The task –
Please copy the listing that follows exactly, leaving out any pictures.
++++++
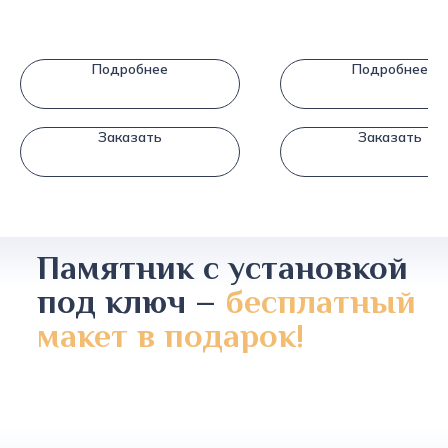
Подробнее
Подробнее
Заказать
Заказать
Памятник с установкой
под ключ –
бесплатный
макет в подарок!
++++++
Expected answer –
Подробнее
Подробнее
Заказать
Заказать
Памятник с установкой
под ключ –
бесплатный
макет в подарок!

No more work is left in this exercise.